Daryl arrives at the agency and attempts to rescue Angela by knocking down the door, but is unable to. Angela then unlocks the room from the inside and runs headlong into Daryl. The pair evade the authorities and flee into an alleyway behind the building. Angela confronts Daryl about the pig's head left in her bed, but he responds with confusion, insisting he did not place it there. Suddenly, Madeline, driving Daryl's truck, collides with him, killing him instantly. A shocked Angela is hurried into the truck by Madeline, who tells her she will be late for her plane to Fiji.

==Cast==
- Sigrid Thornton as Angela
- Julia Blake as Mrs Bailey, her mother
- Chantal Contouri as Madeline
- Robert Bruning as Elmer, wealthy creep married to Madeline
- Hugh Keays-Byrne as Linsey, photographer
- Denise Drysdale as Lily
- Vincent Gil as Daryl, "Mr Whippy" stalker
- Christine Amor as Paula
- Lulu Pinkus as Wendy
- Christopher Milne as Bachelor

==Production==
Ginnane had originally intended to make a film after Patrick called Centrefold, based on a script by Chris Fitchett, and raised money for it. He showed it to television director Simon Wincer who only liked the fact the script was set in the modelling world and there was a Mr Whippy van. Ginnane then commissioned Everett De Roche to write a new screenplay. Wincer says he and De Roche re-wrote it in three weeks, and the film took eleven weeks from the first day of shooting until sitting down with the release print.

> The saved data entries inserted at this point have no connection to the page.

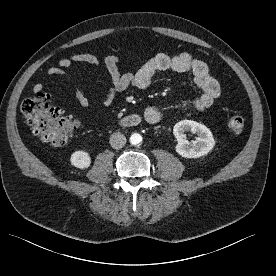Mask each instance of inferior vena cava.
I'll return each instance as SVG.
<instances>
[{"mask_svg": "<svg viewBox=\"0 0 276 276\" xmlns=\"http://www.w3.org/2000/svg\"><path fill=\"white\" fill-rule=\"evenodd\" d=\"M110 145L114 149H121L126 144V137L120 132H115L110 136Z\"/></svg>", "mask_w": 276, "mask_h": 276, "instance_id": "obj_1", "label": "inferior vena cava"}]
</instances>
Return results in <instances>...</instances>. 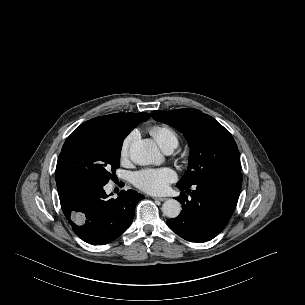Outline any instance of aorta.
<instances>
[{
  "label": "aorta",
  "instance_id": "obj_1",
  "mask_svg": "<svg viewBox=\"0 0 305 305\" xmlns=\"http://www.w3.org/2000/svg\"><path fill=\"white\" fill-rule=\"evenodd\" d=\"M129 153L131 160L138 165L158 164L162 161L157 145L148 139L132 143ZM162 211L168 218H176L181 212V204L175 199H168L163 203Z\"/></svg>",
  "mask_w": 305,
  "mask_h": 305
}]
</instances>
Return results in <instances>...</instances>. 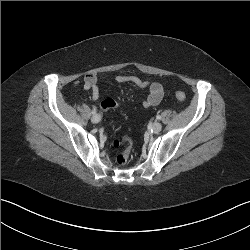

Sigrid Thornton was cast two days before shooting started.

"It was a very easy film to make and probably my most pleasant experience to date" said Ginnane in 1979. The budget was $100,000 less than for Patrick (1978).

Ginnane then took the film to the US where he sat down with an editor and cut 12 minutes out of the film. According to Wincer, these were mostly lighter scenes, and a moment where it is explained Elmer is married to Madeline. This meant Wincer was not happy with the final result although he says "for what it is, it is quite a good little film."

The musical soundtrack was produced for release by Brian May and Phillip Powers for the 1M1 Records label many years later on CD under its overseas title.

==Release==
The film performed poorly at the Australian box office, only running a week in Melbourne, but sold very well overseas.

===Home media===
Snapshot was first released on DVD in the United States on 26 November 2002. A second release was made under the title The Day After Halloween via Scorpion Releasing on 24 July 2012 and was presented in its original aspect ratio of 2.35:1. It was given a Blu-ray release by Vinegar Syndrome under its original title on 29 August 2017 with special features including the Australian version presented in SD and extended interviews from Not Quite Hollywood.